Certa vez, impaciente talvez pela longa e forçada continência, um prestigioso doutor despiu uma das camponesas ali mesmo, na morgue, em companhia de todos os mortos, e bem no momento glorioso de uma sublime fellatio o pároco da Universidade, que momentos antes vira entrar o "cadáver" que agora gemia, gritava e se remexia, ingressou no lúgubre subsolo. O ilustre doutor levou um momento para notar a presença do deífico visitante, que, absorto, contemplava tanto as esmirradas pernas do catedrático quanto a sua não tão esmirrada vara palpitante esguichando sobre os bem proporcionados restos da "defunta". Quando, depois do último estertor, viu o pároco de pé no vão da porta, só atinou a gritar, com um trejeito desorbitado:
- Miracolo! Miracolo! - de imediato começou a perorar sobre a sua recente confirmação das teorias aristotélicas acerca do hálito que o sêmen transporta em seu caudal, o qual, segundo o metafísico, produz a vida. E por que não? Se o sêmen é capaz de insuflar ânimo vital na matéria e engendrar, como não haveria de ser possível, pela mesma razão, que ressuscitasse os mortos, argumentava ele enquanto ajeitava a vara - ainda um pouco dura - por baixo das roupas.
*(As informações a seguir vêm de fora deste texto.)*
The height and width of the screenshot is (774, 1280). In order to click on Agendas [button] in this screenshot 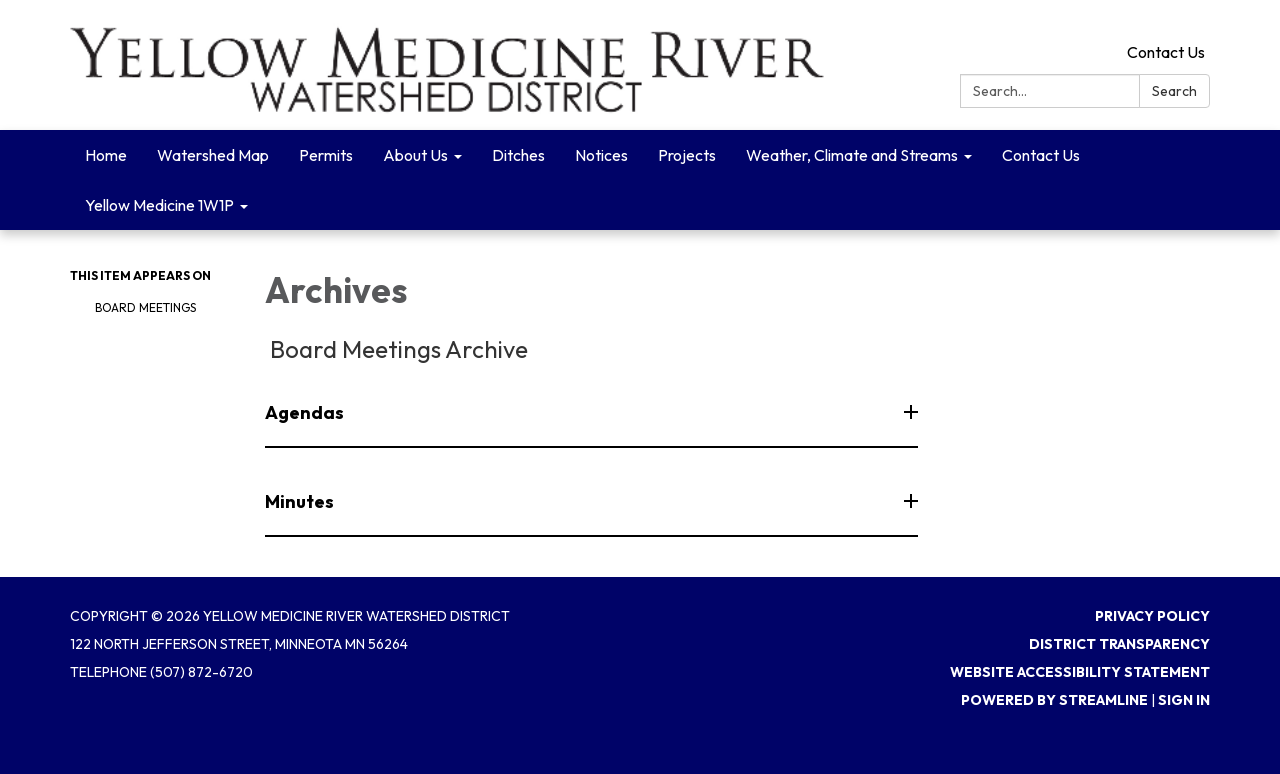, I will do `click(306, 412)`.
E após concluir esse enlouquecido solilóquio perdeu-se do outro lado da porta, correndo escada acima aos gritos de "Miracolo! Miracolo!".
O fato é que Mateo Colombo tinha suas boas razões para introduzir mulheres na Universidade. E, decerto, as mulheres que o visitavam secretamente também tinham as delas.
As mãos de Mateo Colombo sabiam tocar numa mulher, como as mãos de um músico sabem tocar seu instrumento. Os imprecisos limites entre a ciência e a arte faziam de suas mãos o instrumento mais sublime, mais elevado e mais difícil: a efêmera arte de dar prazer; disciplina que, como a da conversação, não deixa traços nem testemunhas.